Knowledge Series – Demystifying the science behind Double “A” – AI & Analytics for a Smooth Career Transition to Data Science/ Analytics – Part 1
Analytics India Magazine recently caught up with me to get an insight into my analytics journey, some of the important contributions that I have made to the field and my advice for Data Science enthusiasts. The article Don’t Fall For Data Science Myths, witnessed a strong readership complemented with a string of questions from a number of readers ranging from University students to experienced professionals on how to start career in Data & Analytics. It was amazing to learn that the questions were not limited from students but also from professionals holding more than a decade of experience in various domains. Clearly, there seems to be a lot of apprehension surrounding what does it really take to start career in this space and needless to say, a lot of myths impede one’s determination to learn and start on the analytics journey.
Well, if you have an analytical mindset and love interpreting data to tell a story, you may want to consider a career as a Data Analyst or Data Scientist. After all, these are two of the hottest jobs currently. Harvard Business Review even bestowed “Data Scientist” the title of “sexiest job of the 21st century.”
To this end, I strongly believe it is important that I take an opportunity to share my views on this subject. I initially thought to cover everything in a single article. However, given the depth of the subject, I feel it makes more sense to break this article into six themes. This would mean that; a) as a reader, you will not feel bogged down by seeing a lengthy article and immediately get dis-engaged and b) I would be able to explain each theme in detail while ensuring I am to some extent, able to provide some level of much needed guidance which may help you to embed course correction in your advent to start a career in Data Analytics world.
The six themes I will be covering are:
- Data Science vs. Data Analytics – Big
DaddyData is the ONLY common factor! - The AI Ecosystem – its really simple, I swear!
- Role profiles – Only the heroes, no villains!

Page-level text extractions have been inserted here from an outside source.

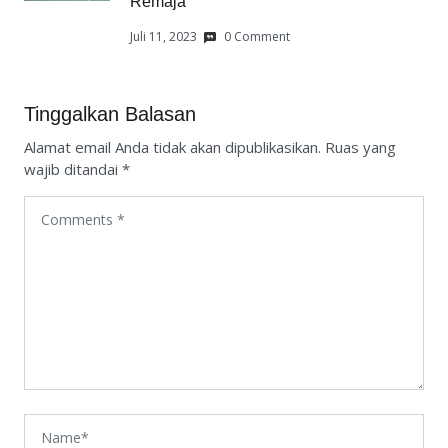
Remaja
Juli 11, 2023
0 Comment
Tinggalkan Balasan
Alamat email Anda tidak akan dipublikasikan.
Ruas yang
wajib ditandai
*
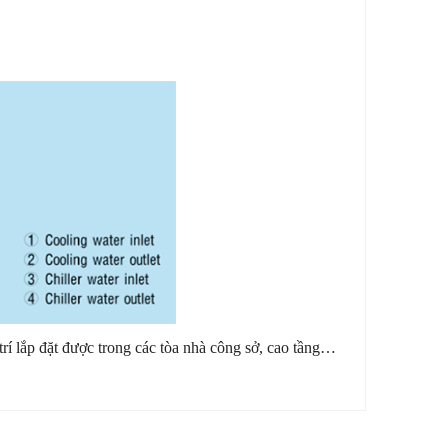
trí lắp đặt được trong các tòa nhà công sở, cao tầng…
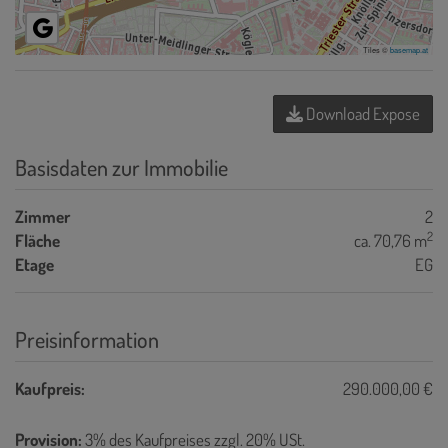
Tiles ©
basemap.at
Download Expose
Basisdaten zur Immobilie
Zimmer
2
2
Fläche
ca. 70,76 m
Etage
EG
Preisinformation
Kaufpreis:
290.000,00 €
Provision:
3% des Kaufpreises zzgl. 20% USt.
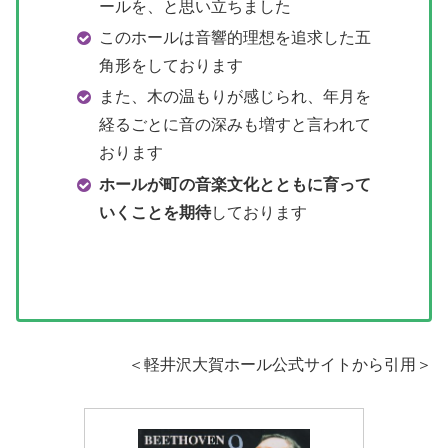
ールを、と思い立ちました
このホールは音響的理想を追求した五
角形をしております
また、木の温もりが感じられ、年月を
経るごとに音の深みも増すと言われて
おります
ホールが町の音楽文化とともに育って
いくことを期待
しております
＜軽井沢大賀ホール公式サイトから引用＞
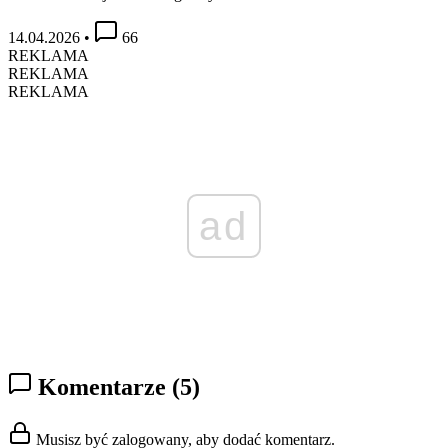
14.04.2026
•
66
REKLAMA
REKLAMA
REKLAMA
ad
Komentarze
(5)
Musisz być zalogowany, aby dodać komentarz.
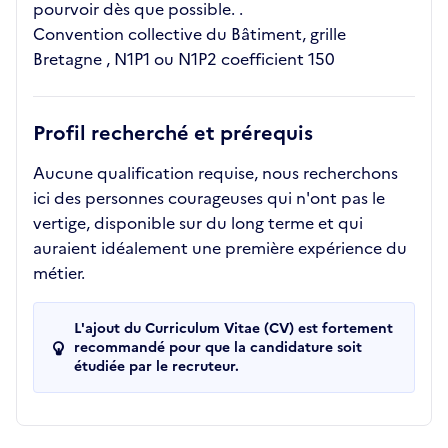
pourvoir dès que possible. .
Convention collective du Bâtiment, grille
Bretagne , N1P1 ou N1P2 coefficient 150
Profil recherché et prérequis
Aucune qualification requise, nous recherchons
ici des personnes courageuses qui n'ont pas le
vertige, disponible sur du long terme et qui
auraient idéalement une première expérience du
métier.
L'ajout du Curriculum Vitae (CV) est fortement
recommandé pour que la candidature soit
étudiée par le recruteur.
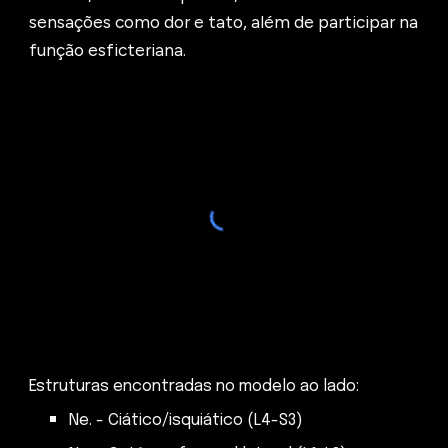
sensações como dor e tato, além de participar na
função esficteriana.
Estruturas encontradas no modelo ao lado:
Ne. - Ciático/isquiático (L4-S3)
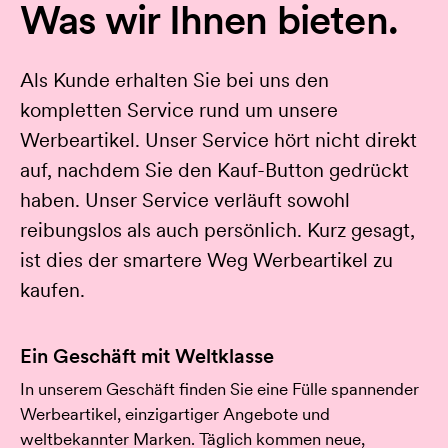
Was wir Ihnen bieten.
Als Kunde erhalten Sie bei uns den
kompletten Service rund um unsere
Werbeartikel. Unser Service hört nicht direkt
auf, nachdem Sie den Kauf-Button gedrückt
haben. Unser Service verläuft sowohl
reibungslos als auch persönlich. Kurz gesagt,
ist dies der smartere Weg Werbeartikel zu
kaufen.
Ein Geschäft mit Weltklasse
In unserem Geschäft finden Sie eine Fülle spannender
Werbeartikel, einzigartiger Angebote und
weltbekannter Marken. Täglich kommen neue,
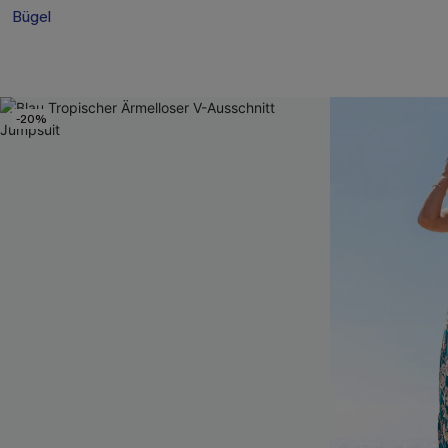
Bügel
-20%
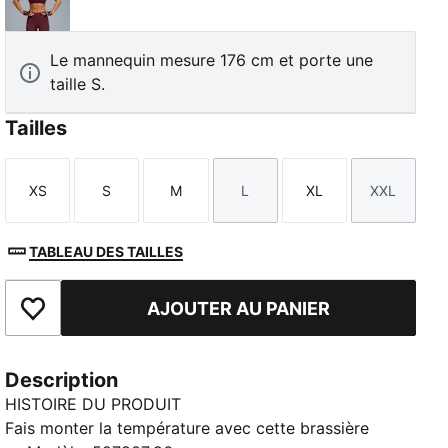
Ruby Shimmer
Le mannequin mesure 176 cm et porte une
taille S.
Tailles
XS
S
M
L
XL
XXL
Taille
Taille
Taille
Taille
Taille
Taille
TABLEAU DES TAILLES
AJOUTER AU PANIER
Ajouter aux favoris
Description
HISTOIRE DU PRODUIT
Fais monter la température avec cette brassière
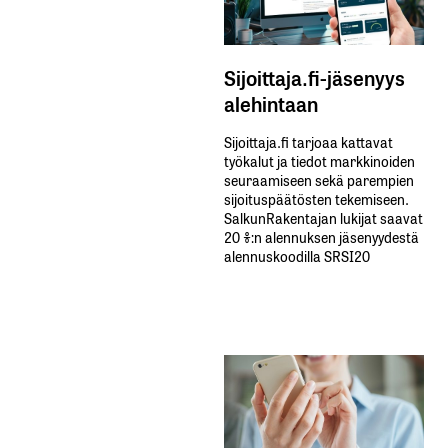
Sijoittaja.fi-jäsenyys
alehintaan
Sijoittaja.fi tarjoaa kattavat
työkalut ja tiedot markkinoiden
seuraamiseen sekä parempien
sijoituspäätösten tekemiseen.
SalkunRakentajan lukijat saavat
20 %:n alennuksen jäsenyydestä
alennuskoodilla SRSI20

- Skills required – The essentials!
- Getting Ready – Right first time applies to job interviews too!
- How to become a Champion – You can challenge your Boss too!
If you believe there is any other topic which I should cover over the next couple of weeks, please do let me know. I will be happy to embed the same in upcoming features.

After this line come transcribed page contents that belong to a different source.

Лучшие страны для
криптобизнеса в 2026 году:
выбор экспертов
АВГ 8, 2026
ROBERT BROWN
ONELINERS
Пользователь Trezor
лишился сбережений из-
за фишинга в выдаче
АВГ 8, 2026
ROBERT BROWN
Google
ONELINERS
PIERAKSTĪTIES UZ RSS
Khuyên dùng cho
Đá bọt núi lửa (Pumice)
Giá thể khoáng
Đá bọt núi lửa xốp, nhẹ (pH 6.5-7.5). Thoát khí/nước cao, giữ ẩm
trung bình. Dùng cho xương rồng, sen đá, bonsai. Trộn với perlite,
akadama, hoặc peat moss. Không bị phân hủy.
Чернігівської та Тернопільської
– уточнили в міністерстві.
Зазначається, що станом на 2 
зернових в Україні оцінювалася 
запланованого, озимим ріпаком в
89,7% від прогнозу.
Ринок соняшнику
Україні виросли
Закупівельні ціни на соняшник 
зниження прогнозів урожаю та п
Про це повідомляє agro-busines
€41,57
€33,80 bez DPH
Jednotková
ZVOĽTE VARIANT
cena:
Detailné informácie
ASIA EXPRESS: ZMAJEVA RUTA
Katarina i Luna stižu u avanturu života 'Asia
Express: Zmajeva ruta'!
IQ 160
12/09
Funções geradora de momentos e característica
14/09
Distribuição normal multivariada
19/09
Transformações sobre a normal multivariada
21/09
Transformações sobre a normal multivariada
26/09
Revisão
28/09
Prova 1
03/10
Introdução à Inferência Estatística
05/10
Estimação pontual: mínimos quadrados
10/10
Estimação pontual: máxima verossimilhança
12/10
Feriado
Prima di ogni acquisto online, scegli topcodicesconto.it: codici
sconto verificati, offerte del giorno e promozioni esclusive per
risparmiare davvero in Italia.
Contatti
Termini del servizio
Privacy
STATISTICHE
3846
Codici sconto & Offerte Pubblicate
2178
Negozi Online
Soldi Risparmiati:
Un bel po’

Data never sleeps and in today’s world. As of June 2019, there were more than 4.5 billion internet users across the globe. Moreover, we create 2.5 quintillion bytes of data every single day – a number that is expected to grow exponentially with each passing year. If this data can be somehow analysed, we can build revolutionary systems where businesses can provide state-of-the-art solutions to everyday problems. However, such large data also requires understanding and availability of proper tools to parse through them with an aim to uncover the right information. To better comprehend Big Data, the fields of Data Science and Analytics have gone from largely being consigned to academia, to instead becoming integral elements of an organisation.

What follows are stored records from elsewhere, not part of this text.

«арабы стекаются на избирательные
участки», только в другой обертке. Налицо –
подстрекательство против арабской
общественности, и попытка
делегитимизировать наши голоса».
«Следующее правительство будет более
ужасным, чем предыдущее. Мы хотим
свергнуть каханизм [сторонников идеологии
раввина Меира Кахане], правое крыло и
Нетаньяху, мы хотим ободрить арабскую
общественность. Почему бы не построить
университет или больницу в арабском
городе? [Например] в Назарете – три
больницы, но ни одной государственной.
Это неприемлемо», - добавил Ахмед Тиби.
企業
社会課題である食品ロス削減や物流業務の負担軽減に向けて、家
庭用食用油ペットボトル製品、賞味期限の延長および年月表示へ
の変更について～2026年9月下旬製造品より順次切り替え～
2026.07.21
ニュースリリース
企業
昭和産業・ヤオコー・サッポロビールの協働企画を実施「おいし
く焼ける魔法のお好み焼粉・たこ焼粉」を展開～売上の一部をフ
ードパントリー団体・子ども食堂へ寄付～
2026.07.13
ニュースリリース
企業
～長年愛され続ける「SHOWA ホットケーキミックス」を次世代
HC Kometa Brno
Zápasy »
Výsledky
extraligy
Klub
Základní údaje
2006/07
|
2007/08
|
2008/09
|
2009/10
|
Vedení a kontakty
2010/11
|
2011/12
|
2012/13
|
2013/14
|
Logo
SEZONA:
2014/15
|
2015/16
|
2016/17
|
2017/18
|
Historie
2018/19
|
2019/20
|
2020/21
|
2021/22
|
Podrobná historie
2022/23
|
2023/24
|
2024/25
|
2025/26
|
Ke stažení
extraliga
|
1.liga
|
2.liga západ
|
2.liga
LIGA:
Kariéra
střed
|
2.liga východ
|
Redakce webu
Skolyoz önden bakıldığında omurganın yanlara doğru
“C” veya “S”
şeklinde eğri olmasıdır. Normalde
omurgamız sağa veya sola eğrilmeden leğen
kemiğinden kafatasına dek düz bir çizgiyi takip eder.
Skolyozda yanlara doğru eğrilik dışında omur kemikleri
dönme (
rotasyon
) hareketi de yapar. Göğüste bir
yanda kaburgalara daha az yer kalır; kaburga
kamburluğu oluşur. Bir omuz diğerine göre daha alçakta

However, it can be confusing to differentiate between Data Analytics and Data Science. Despite the two being interconnected, they provide different results and follow different approaches. That said, without sparing any confusion and offer you a definitive insight into these two innovative fields, let’s explore Data Science vs Data Analytics.
Data Science
Data Science is a multidisciplinary profile aimed at tackling large sets of structured and un-structured data and includes data cleansing, preparation, and analysis with an aim to derive actionable insights. The role primarily grips on exhuming answers to things we don’t know. The main goal here is to ask questions, with less concern for specific answers and more emphasis placed on finding the right question to ask. Instead of checking a hypothesis, Data Science tries to build co-relation and a plan for the future. Data Science often moves an organisation from inquiry to insight.
Data Analytics
Data Analytics focuses on creating methods to capture, process, and organise data to uncover actionable insights for current problems, and establishing the best way to present this data. More simply, the field of Data Analytics is directed towards solving problems for questions we know we don’t know the answers to. Data Analytics also encompasses a few different branches of broader statistics.
So, is there an overlap between Data Science and Data Analytics?
Data Science is a parasol term that encompasses Data Analytics and other related disciplines. While a Data Scientist is expected to forecast the future based on past patterns, Data Analysts extract meaningful insights. A Data Scientist creates questions, while a Data Analyst finds answers to the existing set of questions. Although the differences exist, both Data Science and Data Analytics are important parts of the future of work and the way we understand the data. Both fields are growing and lucrative, and you can’t go wrong with either.
Disclaimer - The views expressed in this article are my personal views derived basis my own experience and research and in no way indicate towards strategy of any organisation.